I have tried to prove various limits that might help me prove this is divergent but with no success. 
Any tips?
 A: You can use Cauchy's Condensation Test ,and then
$$\frac{2^n}{(\log 2^n)^s}=\frac{2^n}{n^s\log^s2}$$
and for this last apply the $\;n\,-$ th root test:
$$\sqrt[n]\frac{2^n}{n^s}=\frac2{(\sqrt[n] n)^s}\xrightarrow[n\to\infty]{}2>1$$
so our series diverges...and observe that we do not care what is $\;s\;$ ...
A: Hint: $(\ln n)^s < n$ for large enough $n$ so $\frac{1}{(\ln n)^s} > \frac{1}{n}$
A: The trick is to do two things:


*

*Maintain benchmark sums that you know how they work (e.g. $\sum n^{-p}$)

*When encountering a new sum, ask yourself: "How does this new function compare to the old ones?"

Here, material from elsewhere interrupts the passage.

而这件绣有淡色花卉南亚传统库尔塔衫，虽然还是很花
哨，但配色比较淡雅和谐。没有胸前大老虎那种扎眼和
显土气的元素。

In this case, you (should) know the harmonic series as a benchmark, so let's see if we can compare $\frac{1}{\ln(n)^s}$ to $\frac{1}{n}$. That's the same as comparing $\ln(n)^s$ to $n$.
But we know that $\ln(n)$ will always lose to any power function, so for large enough $n$, we have $\ln(n)^s < n$. Thus the tail of the sum $\sum \ln(n)^{-s}$ is bounded below by the tail of the sum $\sum n^{-1}$ and it must diverge.
To make this intuition precise, use the limit comparison theorem.
A: Ok let's go for a too complicated proof which manages to exhibit an actual value for $n$.

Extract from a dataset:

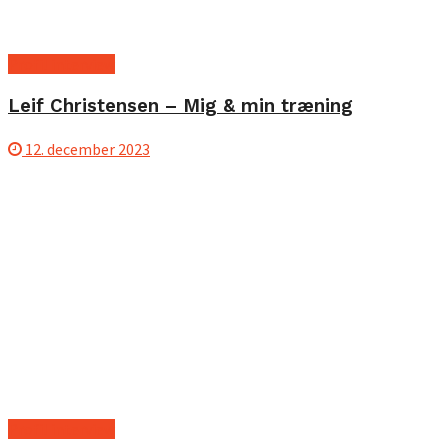
Profil interview
Leif Christensen – Mig & min træning
12. december 2023
Profil interview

Let $s \geq 1,\ s = a+r$ where $a = \lfloor s \rfloor$ and $r = \{s\}$.
Claim :
  $$n > \exp\left( ((a+2)!)^{1/(2-r)}\right) \implies \ln(n)^s < n
$$
  $\tiny{\text{(which is certainly one of the worse bound ever)}}$

Proof : Let us define $n = e^m$.
$$
\begin{align}
\ln(n)^s &< n &\Longleftrightarrow \\
m^s &< e^m = \sum_{i=0}^\infty \frac{m^i}{i!} &\overset{(*)}{\Longleftarrow} \\
m^{a+r} &< \frac{m^{a+2}}{(a+2)!} &\Longleftrightarrow \\
(a+2)! &< m^{r-2} &\Longleftrightarrow \\
((a+2)!)^{1/(r-2)} &< m &\Longleftrightarrow \\
\exp\left(((a+2)!)^{1/(r-2)}\right) &< e^m = n
\end{align} 
$$
$(*)$ Where we only retain the term $i = a+2$
This shows that at some point $\frac{1}{\ln(n)^s} > \frac1n$ and by comparison with the harmonic series, your series diverges.